07:49Ce qui ne veut pas dire
07:51que le cannabis n'est pas dangereux.
07:53Moi, je suis tout à fait conscient
07:55des risques liés à la consommation de cannabis.
07:57Mais ce que j'explique, c'est qu'on a
07:59besoin de frapper au cœur du système.
08:01Et le cœur du système, ce n'est pas le consommateur du joint.
08:03Est-ce qu'il faut faire tomber Michel Barnier le plus vite possible
08:05comme le souhaitent les élus du LFP ?
08:07Ce sera ma dernière question.
08:09Moi, ce que je reviens toujours,
08:11c'est à ce qui s'est passé
08:13le 7 juillet.
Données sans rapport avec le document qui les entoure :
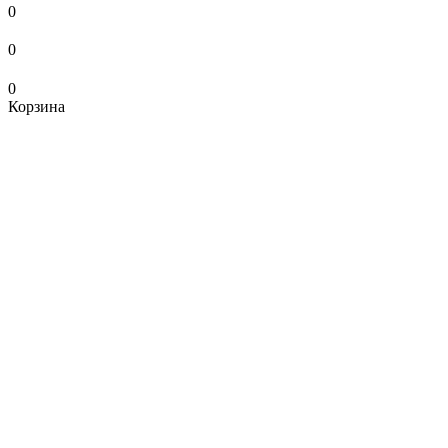
0
0
0
Корзина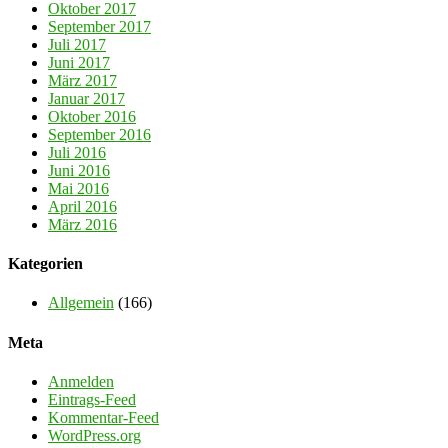
Oktober 2017
September 2017
Juli 2017
Juni 2017
März 2017
Januar 2017
Oktober 2016
September 2016
Juli 2016
Juni 2016
Mai 2016
April 2016
März 2016
Kategorien
Allgemein
(166)
Meta
Anmelden
Eintrags-Feed
Kommentar-Feed
WordPress.org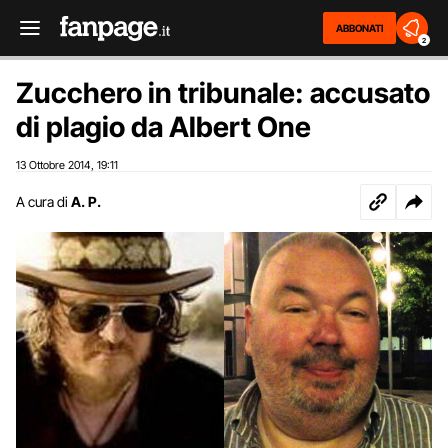
ABBONATI
2
Zucchero in tribunale: accusato
di plagio da Albert One
13 Ottobre 2014
19:11
,
A cura di
A. P.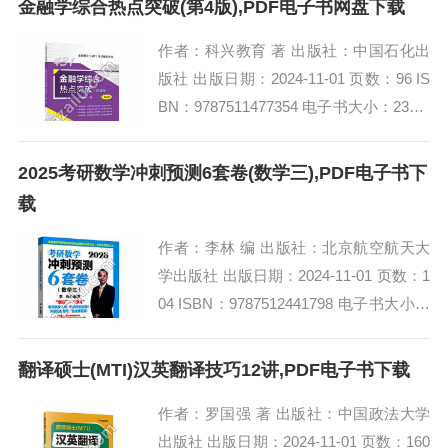
金融学综合热点突破(第4版),PDF电子书网盘下载
作者：科兴教育 著 出版社：中国石化出
版社 出版日期：2024-11-01 页数：96 IS
BN：9787511477354 电子书大小：232M
B [高清扫描版PDF格式] 内容简介 本书...
2025考研数学冲刺预测6套卷(数学三),PDF电子书下
载
作者：李林 编 出版社：北京航空航天大
学出版社 出版日期：2024-11-01 页数：1
04 ISBN：9787512441798 电子书大小：
234MB [高清扫描版PDF格式] 内容简介...
翻译硕士(MTI)汉英翻译技巧12讲,PDF电子书下载
作者：罗国强 著 出版社：中国政法大学
出版社 出版日期：2024-11-01 页数：160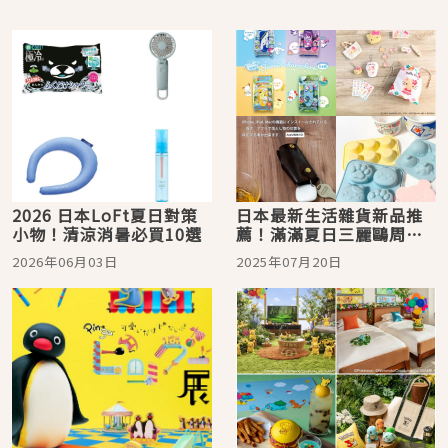
2026 日本LoFt夏日對策
日本最新生活雜貨新品推
小物！清涼消暑必買10選
薦！滿滿夏日三麗鷗周邊
來幫你消消暑
2026年06月03日
2025年07月20日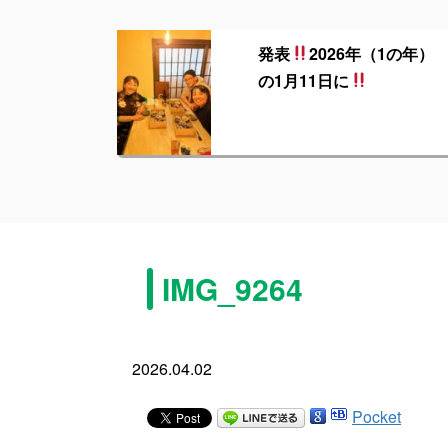
発表
2026年（1の年）
の1月11日に
IMG_9264
2026.04.02
Pocket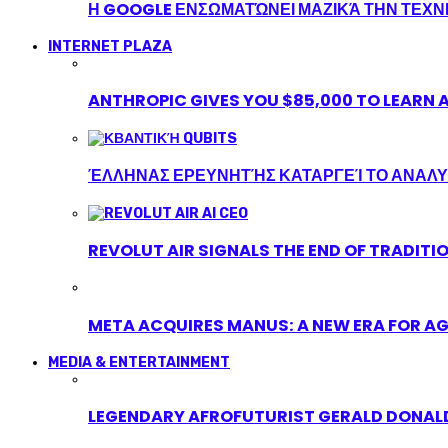
Η GOOGLE ΕΝΣΩΜΑΤΏΝΕΙ ΜΑΖΙΚΆ ΤΗΝ ΤΕΧ
INTERNET PLAZA
ANTHROPIC GIVES YOU $85,000 TO LEARN A
ΈΛΛΗΝΑΣ ΕΡΕΥΝΗΤΉΣ ΚΑΤΑΡΓΕΊ ΤΟ ΑΝΑΛΥ
REVOLUT AIR SIGNALS THE END OF TRADITI
META ACQUIRES MANUS: A NEW ERA FOR AG
MEDIA & ENTERTAINMENT
LEGENDARY AFROFUTURIST GERALD DONALD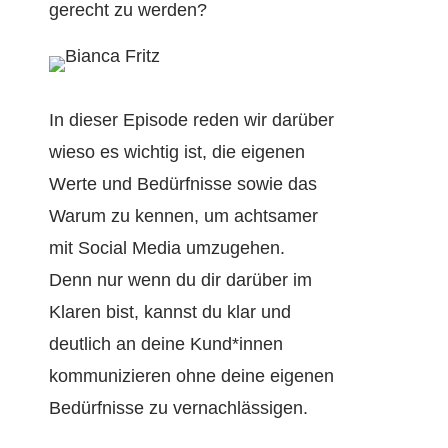
gerecht zu werden?
In dieser Episode reden wir darüber
wieso es wichtig ist, die eigenen
Werte und Bedürfnisse sowie das
Warum zu kennen, um achtsamer
mit Social Media umzugehen.
Denn nur wenn du dir darüber im
Klaren bist, kannst du klar und
deutlich an deine Kund*innen
kommunizieren ohne deine eigenen
Bedürfnisse zu vernachlässigen.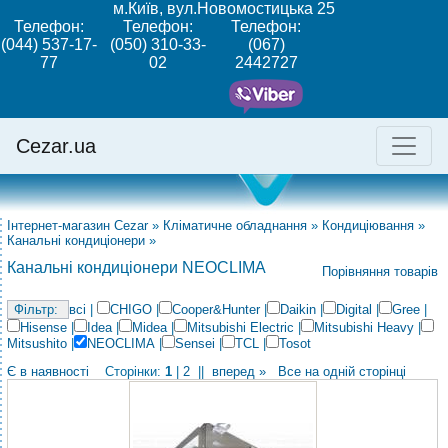
м.Київ, вул.Новомостицька 25
Телефон:
Телефон:
Телефон:
(044) 537-17-
(050) 310-33-
(067)
77
02
2442727
Cezar.ua
Інтернет-магазин Cezar
»
Кліматичне обладнання
»
Кондиціювання
»
Канальні кондиціонери
»
Канальні кондиціонери NEOCLIMA
Порівняння товарів
всі
|
CHIGO
|
Cooper&Hunter
|
Daikin
|
Digital
|
Gree
|
Hisense
|
Idea
|
Midea
|
Mitsubishi Electric
|
Mitsubishi Heavy
|
Mitsushito
|
NEOCLIMA
|
Sensei
|
TCL
|
Tosot
Є в наявності
Сторінки:
1
|
2
||
вперед »
Все на одній сторінці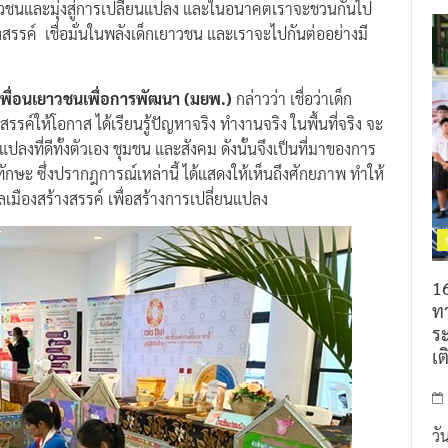
เยาวชนและมุ่งสู่การเปลี่ยนแปลง และในอนาคตเราจะชวนกันไป
างสรรค์ เชื่อมั่นในพลังเด็กเยาวชน และเราจะไปกันต่ออย่างมี
เพื่อนเยาวชนเพื่อการพัฒนา (มยพ.)
กล่าวว่า เชื่อว่าเด็ก
รค์ให้โอกาส ได้เรียนรู้ปัญหาจริง ทำงานจริง ในพื้นที่จริง จะ
ลงที่ดีทั้งตัวเอง ชุมชน และสังคม ดังนั้นจึงเป็นที่มาของการ
ทักษะ ซึ่งปรากฎการณ์เหล่านี้ ได้แสดงให้เห็นถึงศักยภาพ ทำให้
พลเมืองสร้างสรรค์ เพื่อสร้างการเปลี่ยนแปลง
16
ท
ร
เต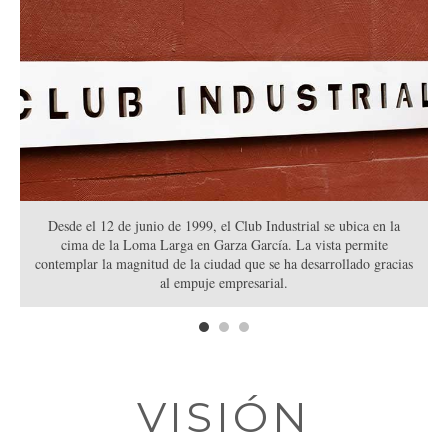
Desde el 12 de junio de 1999, el Club Industrial se ubica en la
El diseño arquitectónico del Club Industrial destaca por su
Flanqueado por imponentes paisajes naturales de la Sierra Madre y
sobriedad, con espectaculares vistas y ambientes ideales para
cima de la Loma Larga en Garza García. La vista permite
contemplar la magnitud de la ciudad que se ha desarrollado gracias
celebrar exclusivas reuniones de negocios así como memorables
La Huasteca, el Club Industrial es el lugar indicado para
relacionarse entre las personas más influyentes de la ciudad.
al empuje empresarial.
eventos sociales.
VISIÓN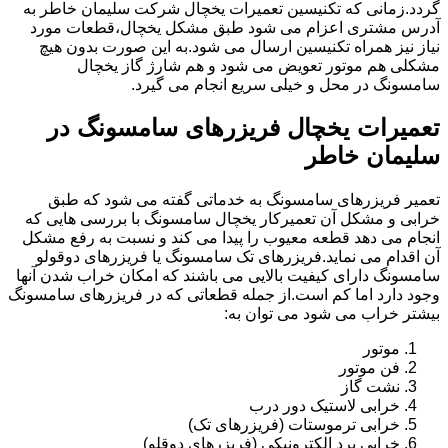
گردد.زمانی که تکنیسین تعمیرات یخچال شرکت سلیمان خاطر به
آدرس مشتری اعزام می شود طبق مشکل یخچال،قطعات مورد
نیاز نیز همراه تکنیسین ارسال می شود.به این صورت بدون هیچ
مشکلی هم موتور تعویض می شود و هم شارژ گاز یخچال
سامسونگ در محل و خیلی سریع انجام می گیرد.
تعمیرات یخچال فریزرهای سامسونگ در
سلیمان خاطر
تعمیر فریزرهای سامسونگ به خدماتی گفته می شود که طبق
خرابی و مشکل آن تعمیرکار یخچال سامسونگ با بررسی هایی که
انجام می دهد قطعه معیوب را پیدا می کند و نسبت به رفع مشکل
آن اقدام می نماید.فریزرهای تک سامسونگ یا فریزرهای دوقولو
سامسونگ دارای کیفیت بالایی می باشند که امکان خراب شدن آنها
وجود دارد اما کم است.از جمله قطعاتی که در فریزرهای سامسونگ
بیشتر خراب می شود می توان به:
موتور
فن موتور
نشت گاز
خرابی لاستیک دور درب
خرابی ترموستات (فریزرهای تک)
خرابی برد الکترونیکی (فریزرهای دوقلو)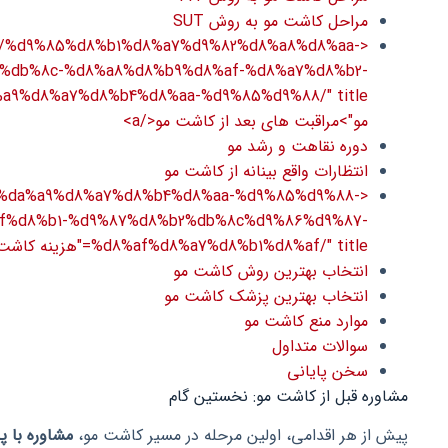
مراحل کاشت مو به روش SUT
sht.ir/%d9%85%d8%b1%d8%a7%d9%82%d8%a8%d8%aa-
%db%8c-%d8%a8%d8%b9%d8%af-%d8%a7%d8%b2-
مو">مراقبت های بعد از کاشت مو</a>
دوره نقاهت و رشد مو
انتظارات واقع بینانه از کاشت مو
ht.ir/%da%a9%d8%a7%d8%b4%d8%aa-%d9%85%d9%88-
f%d8%b1-%d9%87%d8%b2%db%8c%d9%86%d9%87-
%d8%af%d8%a7%d8%b1%d8%af/" title="هزینه کاشت مو">هزینه کاشت مو</a>
انتخاب بهترین روش کاشت مو
انتخاب بهترین پزشک کاشت مو
موارد منع کاشت مو
سوالات متداول
سخن پایانی
مشاوره قبل از کاشت مو: نخستین گام
پیش از هر اقدامی، اولین مرحله در مسیر کاشت مو،
مشاوره با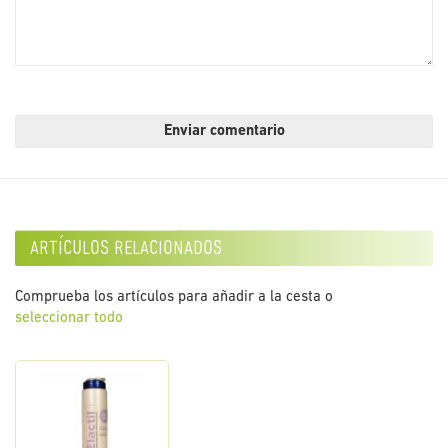
Enviar comentario
artículos relacionados
Comprueba los artículos para añadir a la cesta o
seleccionar todo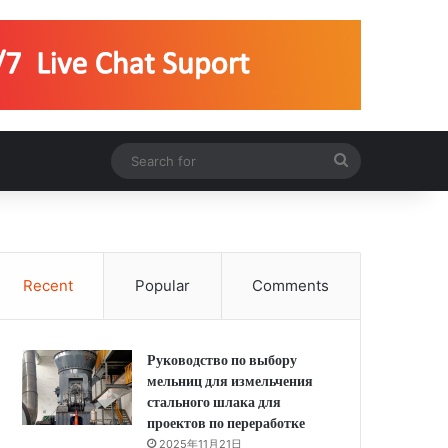
Search
ри сверхвысоком
for
2500 мешков
XZM
Recent
Popular
Comments
Руководство по выбору
мельниц для измельчения
стального шлака для
проектов по переработке
2025年11月21日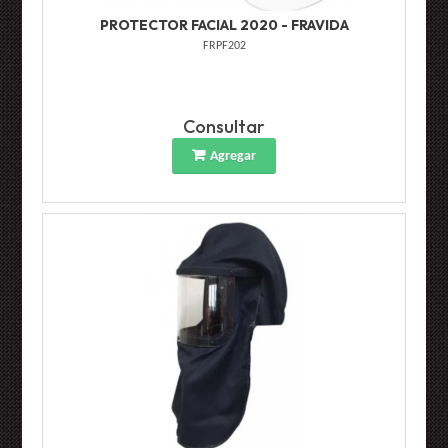
PROTECTOR FACIAL 2020 - FRAVIDA
FRPF202
Consultar
Agregar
Le 7 juillet,
08:15il y a eu un Front républicain qui est le seul
08:17vrai vainqueur de l'élection.
08:19Et là, on se retrouve avec au pouvoir
08:21la force politique qui
08:23est la seule non-RN à ne pas avoir
08:25participé à ce Front républicain
08:27et qui se retrouve otage du Rassemblement
08:29national. Donc moi, je ne veux pas
08:31d'instabilité.
08:33Est-ce qu'il faut faire tomber Michel Barnier le plus vite possible,
08:35oui ou non ? Eh bien, il faut voter la censure.
08:37Moi, j'aurais voté la censure contre le gouvernement.
08:39Par contre, je ne suis pas un partisan
08:41de l'instabilité institutionnelle.
08:43Je ne suis pas pour destituer le Président de la République.
08:45J'étais violemment contre
08:47la dissolution décidée par Emmanuel Macron.
08:49Je pense que la France n'a pas besoin d'instabilité permanente.
08:51Ce que je crois, par contre, c'est que nous avons
08:53une responsabilité qui est de respecter
08:55le message des électrices et des électeurs
08:57et que ces électrices et ces électeurs français
08:59ont voté pour le Front républicain.
09:01Et on a une mémoire de Poisson Rouge. On l'a déjà oublié.
09:03Mais le fait que nous n'ayons pas
09:05un gouvernement de Front républicain est
09:07une trahison des élections.
09:09Merci beaucoup, Raphaël Glusman.